Ein wenig Urlaub jetzt. Ich fahre in der Gegend umher und fotografiere. Soziale Aktivitäten meide ich weitgehend, sie gehen mir zu sehr auf den Sack. Als zu große Zumutung erscheinen mir die meisten Menschen. Es gibt Ausnahmen aber die sind schwer zu finden. Morgen treffe ich mich mit N., wir machen einen Ausflug. Sie ist zum Beispiel so eine Ausnahme.

Beobachtungen

Ein totes Huhn liegt in der Astgabel eines Baumes an der Elbe bei Strehla. Nanu? Zwei Eisvögel sitzen auf einem Anleger ganz in der Nähe, wenn sie sich nicht hin und her jagen.
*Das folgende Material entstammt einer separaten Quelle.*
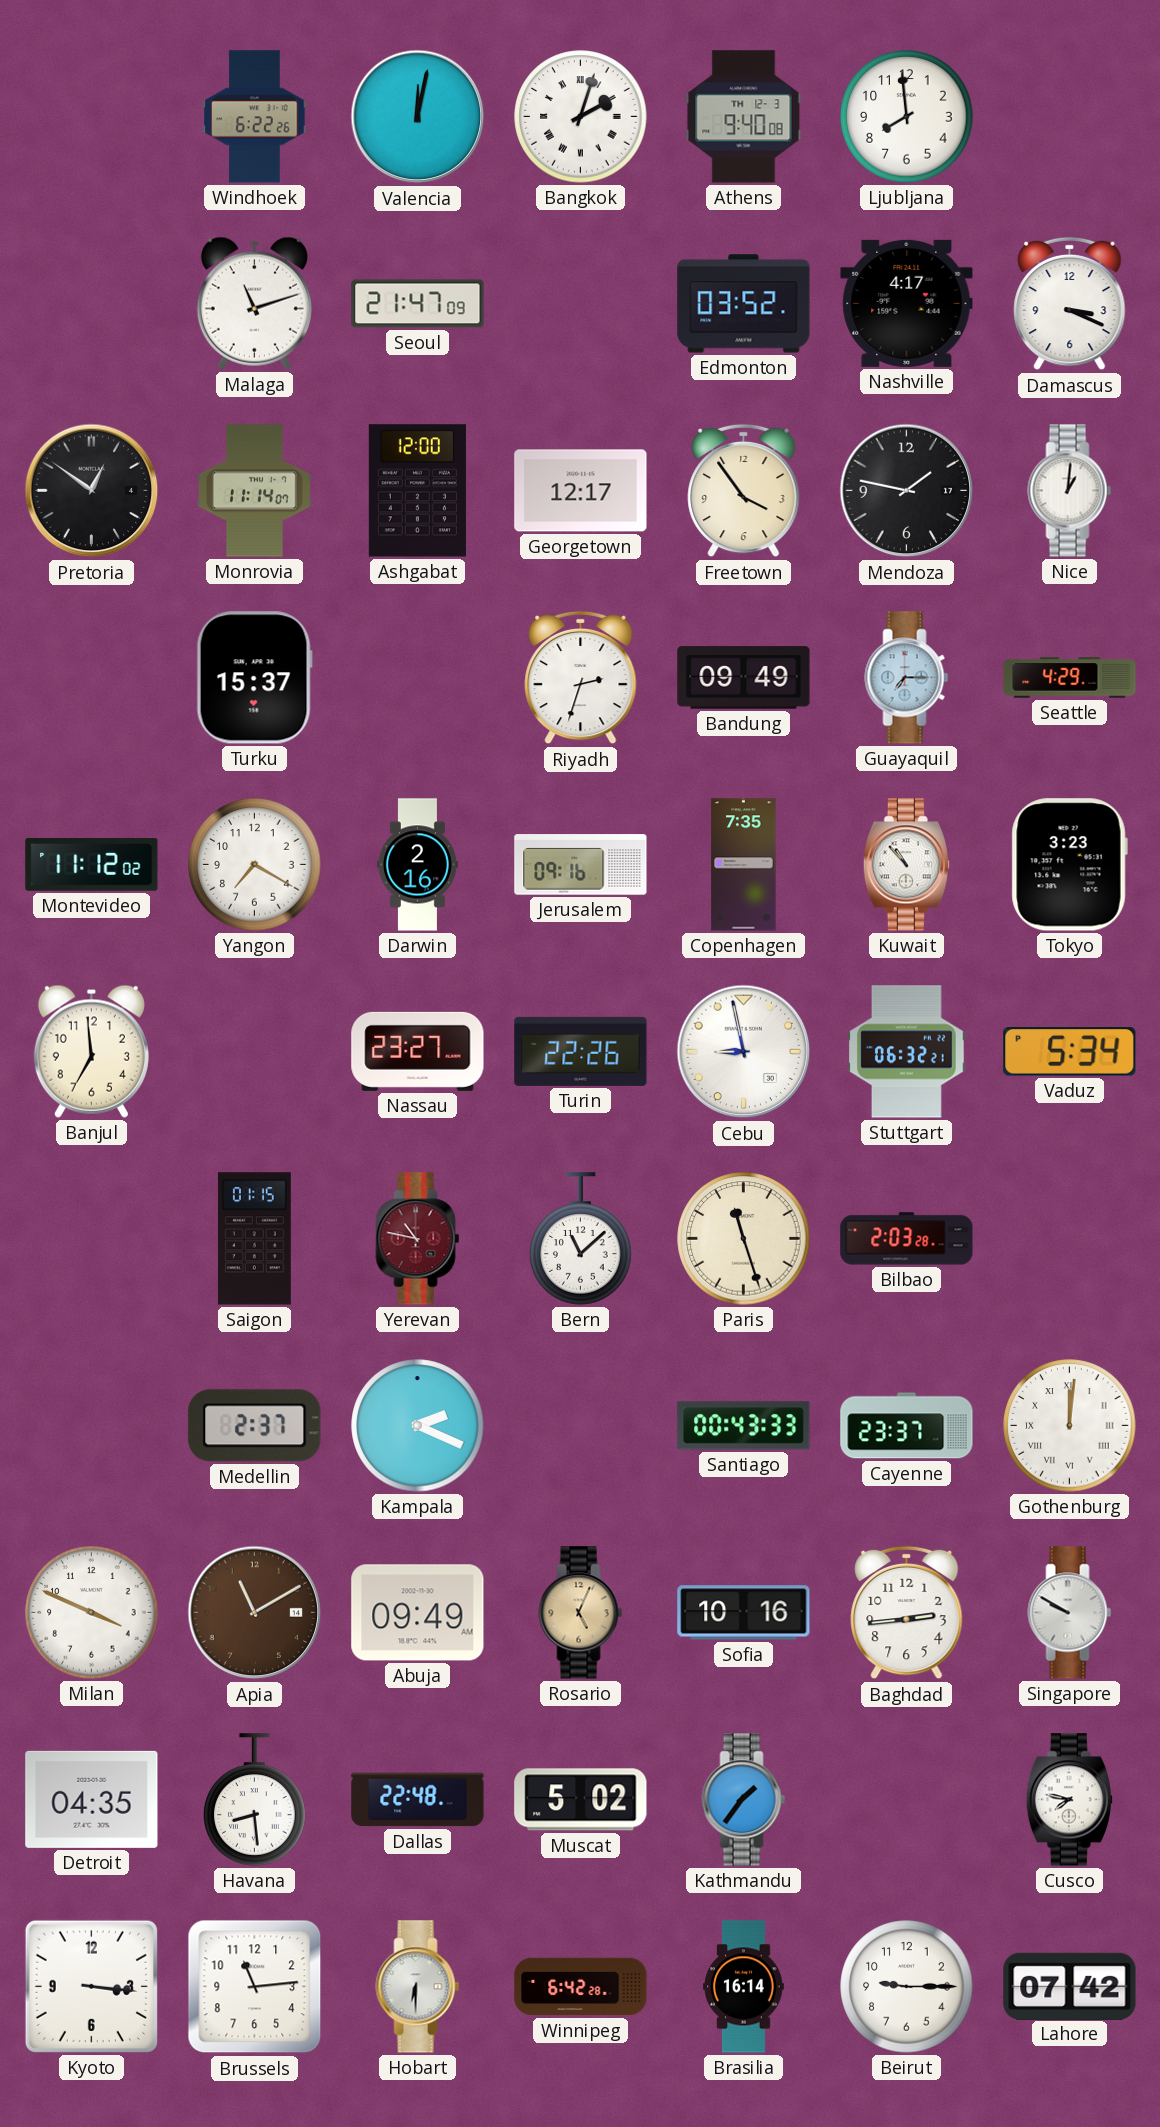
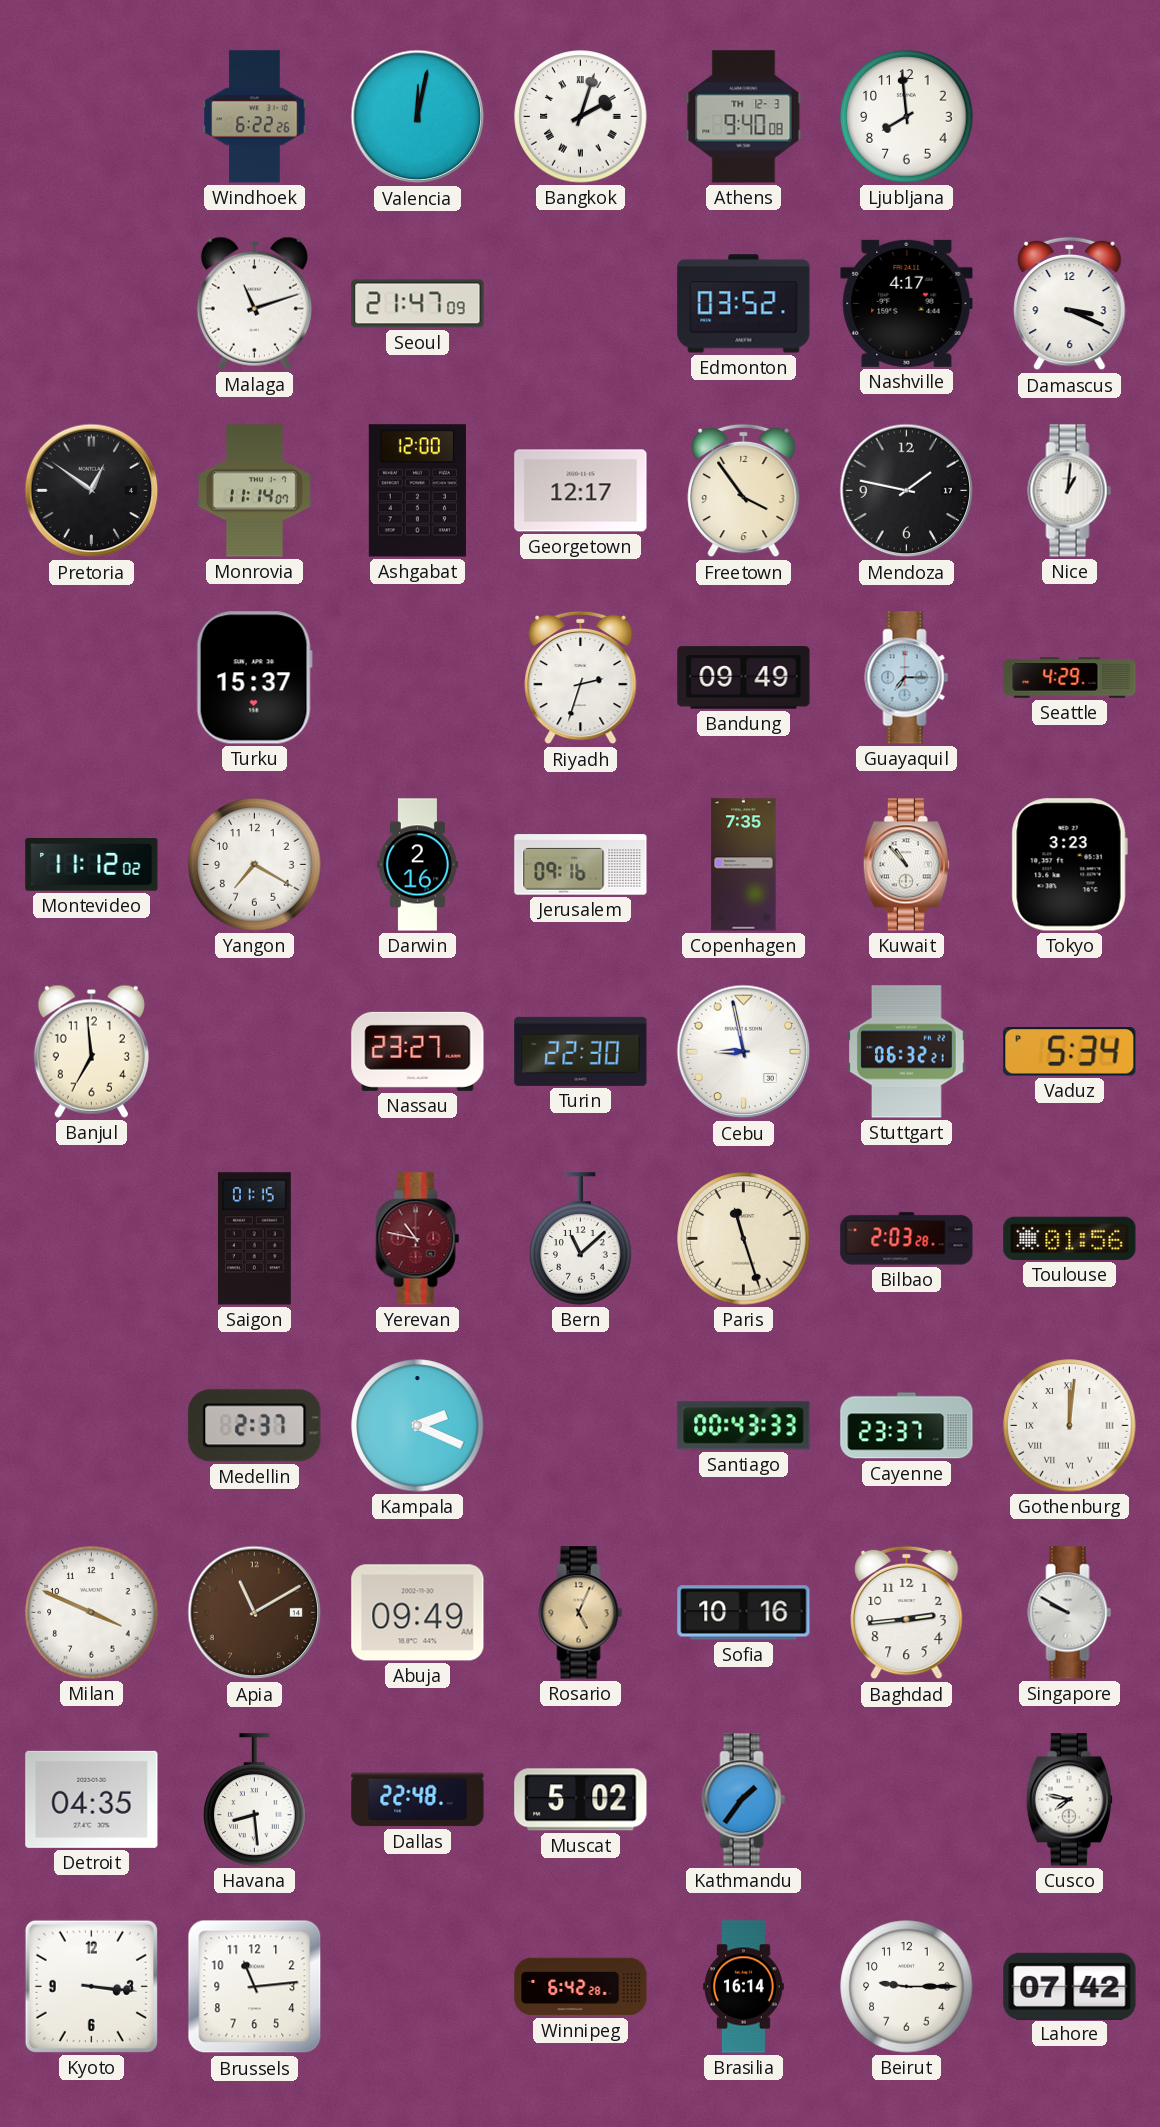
Turin: 22:26 -> 22:30
Toulouse: none -> 01:56
Hobart: 6:30 -> none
Auch die Schwalben kacheln noch über die Weinberge und das Elbtal bei Meißen. Die Bienenfresser allerdings sind über alle Berge. Große Starenschwärme allenthalben. Ich sitze am Steilhang in der Sonne und esse alte Apfelsorten von den verwilderten Streuobstwiesen ringsum.

Irritation

Keine Probleme mit dem Aussehen und dem Geruch von Körperausscheidungen aller Art. Ich mache immer Witze darüber zum Ärger meiner zartbesaiteten Kollegen. Nur der merkwürdig dumpfe Geruch von großen Mengen Blut irritiert mich. Es ist ein eigenartig und schwer zu beschreibender Geruch. Mir wird nicht schlecht oder dergleichen, ich habe keine Probleme beim Anblick und funktioniere weiter. Es ist einzig dieser merkwürdige Geruch, der im Raum schwebt und der mir nahe geht und dieses auch erst bei größeren Mengen Blut.

Lager

Gestern dann noch von Zeithain in die Nähe von Mühlberg/Elbe gefahren und die Reste des Stalag IV B bzw. des Speziallagers Nr. 1 Mühlberg inspiziert. Es sind nur noch Grundmauern zu sehen, weil es nach der Auflösung des Speziallagers durch die Russen 1948 geschleift wurde. Das Gelände ist trotzdem gut gestaltet und mit zahlreichen Hinweistafeln versehen, so dass man den Aufbau des Lagers nachvollziehen kann. Kaum zu glauben, dass es in jüngster Zeit Überlegungen gab auf dem Gelände Kies abzubauen. Da fällt einem gar nichts mehr ein. Zum Glück ist die Idee vom Tisch.

Arbeit der Nacht

Nachts in der Pflegefabrik von einem Igel und Katzen besucht worden. Auch von der Polizei, die einen Entflohenen zurück brachten. Letztens sah ich zudem eine Sternschnuppe, des Weiteren wahrscheinlich die ISS und zusätzlich eine Fledermaus in deutlich niedrigerer Flughöhe. Sonst wurde von den Insassen gestürzt, gestorben und durchgedreht, wie man es von ihnen gewöhnt ist. Sitze jetzt aus Rekreationsgründen in einer sich entwickelnden Wildnis auf dem ehemaligen Truppenübungsplatz Zeithain und hadere mit den Nachwehen meiner Migräne.